Highlights & Insights¶
- Mathematical elegance: Busemann functions provide a unified generalization from Euclidean inner products to hyperbolic space, with a single formula covering both the Poincaré ball and the Lorentz model.
- Theoretical completeness: The paper proves the equidistance property of horospheres in Hadamard spaces (Thm 3.3), provides a point-to-horosphere distance interpretation for BMLR, and establishes the limiting behavior as \(K \to 0^-\).
- Practical efficiency: BMLR-L requires \(C(2n+12)\) FLOPs, close to the \(C(2n)\) of Euclidean MLR, incurring nearly zero overhead.
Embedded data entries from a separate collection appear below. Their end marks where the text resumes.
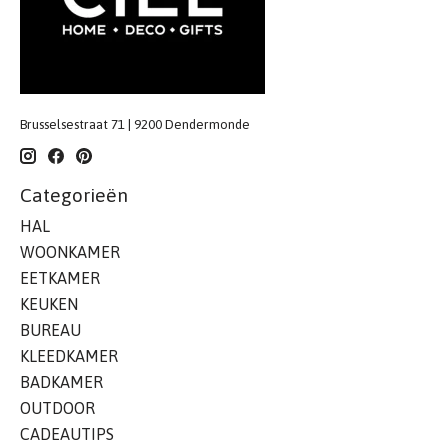
Brusselsestraat 71 | 9200 Dendermonde
Categorieën
HAL
WOONKAMER
EETKAMER
KEUKEN
BUREAU
KLEEDKAMER
BADKAMER
OUTDOOR
CADEAUTIPS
- Cross-domain validation: The method is evaluated across four task categories (vision, genomics, graph node classification, graph link prediction) covering 20+ datasets, demonstrating its generality.
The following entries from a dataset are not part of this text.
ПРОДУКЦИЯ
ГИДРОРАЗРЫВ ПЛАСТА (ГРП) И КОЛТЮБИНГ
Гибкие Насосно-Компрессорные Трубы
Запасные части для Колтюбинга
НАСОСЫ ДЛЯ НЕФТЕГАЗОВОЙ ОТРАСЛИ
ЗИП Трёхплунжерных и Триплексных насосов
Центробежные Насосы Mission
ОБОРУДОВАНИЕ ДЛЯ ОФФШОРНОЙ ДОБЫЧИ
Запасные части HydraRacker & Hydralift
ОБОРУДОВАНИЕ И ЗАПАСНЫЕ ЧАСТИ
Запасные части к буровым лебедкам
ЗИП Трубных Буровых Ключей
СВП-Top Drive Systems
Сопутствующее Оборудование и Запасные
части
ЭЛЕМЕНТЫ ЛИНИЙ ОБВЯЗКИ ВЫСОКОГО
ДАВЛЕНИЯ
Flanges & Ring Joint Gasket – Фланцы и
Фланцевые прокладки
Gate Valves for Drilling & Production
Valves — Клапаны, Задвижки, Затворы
Limitations & Future Work¶
- Limited to MLR and FC: Attention, normalization, residual connections, and other network components have not been reformulated using Busemann functions. Whether a complete Busemann network can be constructed remains an open question.
- Fixed or manually selected curvature: Although learnable curvature is mentioned, experiments primarily rely on cross-validation for curvature selection; adaptive curvature learning warrants further exploration.
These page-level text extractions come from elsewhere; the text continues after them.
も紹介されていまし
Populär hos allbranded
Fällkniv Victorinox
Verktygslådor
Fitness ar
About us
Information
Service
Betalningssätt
- Restricted to constant-curvature spaces: Real-world data may exhibit variable-curvature structure (e.g., product spaces \(\mathbb{H} \times \mathbb{E}\)). Extending Busemann functions to mixed-curvature spaces is a promising research direction.
- Limited large-scale GNN experiments: Graph learning experiments use only small-scale datasets (the largest being PubMed with ~20K nodes); performance on million-scale graphs remains unverified.
Related Work & Insights¶
- Builds upon: Ganea et al. (NeurIPS'18) Poincaré MLR/FC → Shimizu et al. (NeurIPS'21) reparameterization → Bdeir et al. (ICLR'24) Lorentz MLR/CNN.
- Busemann functions in ML: Fan et al. hyperbolic SVM; Chami et al. hyperbolic PCA; Bonet et al. Sliced-Wasserstein.
- Broader inspiration: The role of Busemann functions as an "intrinsic inner product" can be analogized to other Hadamard manifolds (e.g., the space of SPD matrices), providing a template for designing more general manifold neural network components.
Rating¶
- ⭐⭐⭐⭐ Novelty: Using Busemann functions as a unifying tool for constructing hyperbolic MLR and FC layers is mathematically well-motivated and theoretically elegant, though the core idea is a combination of existing tools.
- ⭐⭐⭐⭐ Experimental Thoroughness: Systematic comparisons across 4 task categories, 20+ datasets, and two hyperbolic models with efficiency analysis are provided; however, graph experiments use only classic small-scale benchmarks and lack large-scale evaluations such as OGB.
- ⭐⭐⭐⭐⭐ Writing Quality: The theorem–proof structure is rigorous, comparison tables are clear and comprehensive, and the Euclidean-to-hyperbolic analogy is presented in a coherent and accessible narrative.
- ⭐⭐⭐⭐ Value: Code is publicly available; BMLR/BFC are plug-and-play components; Lorentz BMLR achieves speed comparable to Euclidean MLR, with low barriers to practical deployment.